Le pays de France lui aussi dans la linguistique que dans la linguistique textuelle, n’est nullement précurseur, il n’est que simple importateur d’idées linguistique et textuelle ; il a fallu plus d’un demi siècle pour que les idées du suisse Ferdinand de Saussure soient connues du public français. Les cours de linguistique générales que le professeur suisse présentait dans les amphis de l’université de Genève ne sont connus en France que vers l’année1967date pendant laquelle Louis jean Calvet traduisit les notes et les commentaires de Tullio De Mauro qui a accompagné le cour de linguistique générale d’une édition critique. C’est la linguistique qui était générale et non pas les cours. Cela était tout à fait normal puisque la linguistique venait juste de naître.

Si les suisses, étaient les premiers à s’aventurer sur le terrain de la linguistique, grâce au génie précurseur de Ferdinand De Saussure, les allemands quand a eux étaient les premiers à défricher le terrain de la linguistique textuelle. La précursivité des allemands et des suisses dans ce domaine est sans doute liée à la langue allemande. C’est à travers cette langue que transitent les idées des slaves et des russes. Ces derniers, avec les territoires annexes des républiques populaires constituaient beaucoup de cercles autour de la linguistique : il y avait le cercle linguistique de Prague et le cercle linguistique de vienne.

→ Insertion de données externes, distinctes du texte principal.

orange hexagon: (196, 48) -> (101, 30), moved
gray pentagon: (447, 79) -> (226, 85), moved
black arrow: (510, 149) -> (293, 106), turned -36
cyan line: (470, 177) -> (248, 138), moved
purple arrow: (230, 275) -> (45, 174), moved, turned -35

Le premier cours de linguistique de Ferdinand de Saussure est donné en l’année scolaire 1906-1907, alors que les thèses du cercle linguistique de Prague n’apparurent qu’à partir de 1929. C’est pour cette raison que les auteurs français du dictionnaire de linguistique refusèrent toute parenté génétique des idées de Saussure avec celles des thèses du cercle linguistique de Prague. Voilà ce qu’ils disent à propos :

« On associe souvent au nom de Ferdinand de Saussure celui de l’école de Prague, bien que celle-ci ne se soit pas réclamée du linguiste genevois. Le lien établi entre eux s’explique plus par des traits communs décelés a posteriori que par une parenté génétique. L’activité de l’école de Prague s’étend d’octobre 1926 à la seconde guerre mondiale ; si les participants aux travaux furent nombreux (on compte parmi eux les français L.brun, L.Tesnière, J.Vedryès, E.Benveniste, G.Gougenheim,A.Martinet), les protagonistes furent incontestablement S.karchevskij, R.JACOBSON, et N.S.TROUBETZKOY. Les théories (dites « thèses ») de l’école de Prague présentées en 1929 se trouvent notamment illustrées dans les huit volumes des travaux du cercle de linguistique de Prague , publiés de 1929 à 1938. »[1]

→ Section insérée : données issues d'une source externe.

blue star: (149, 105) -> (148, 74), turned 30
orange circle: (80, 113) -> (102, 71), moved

les auteurs du dictionnaire linguistique[2]refusent donc toute parenté génétique entre les thèses du cercle linguistique de Prague et Ferdinand de Saussure, cependant, La grande déception des étudiants de Ferdinand de Saussure qui voulurent publier les cours de leur professeur à partir de ses manuscrits était grande : « Après la mort du maître, nous espérions trouver dans ses manuscrits, mis obligeamment à notre disposition par Mme de Saussure, combinées avec les notes d’étudiants. Grande fut notre déception : nous ne trouvâmes rien ou presque rien qui correspondît aux cahiers de ses disciples ; Ferdinand de Saussure détruisait à mesure les brouillons » [3] les seuls manuscrits qui les ont aidés à rédiger les idées de leurs maître se limitaient dans les notes consignées par les étudiants. La méthode qu’ils ont suivie était fondée sur les schémas d’ensemble de ses cours, que son épouse leur a livré, et sur les notes de ses disciples : « On nous suggéra de donner tels quels certains morceaux particulièrement originaux ; cette idée nous sourit d’abord, mais il apparut bientôt qu’elle ferait tort à la pensée de notre maître, en ne présentant que des fragments d’une construction dont la valeur n’apparaît que dans son ensemble » [4]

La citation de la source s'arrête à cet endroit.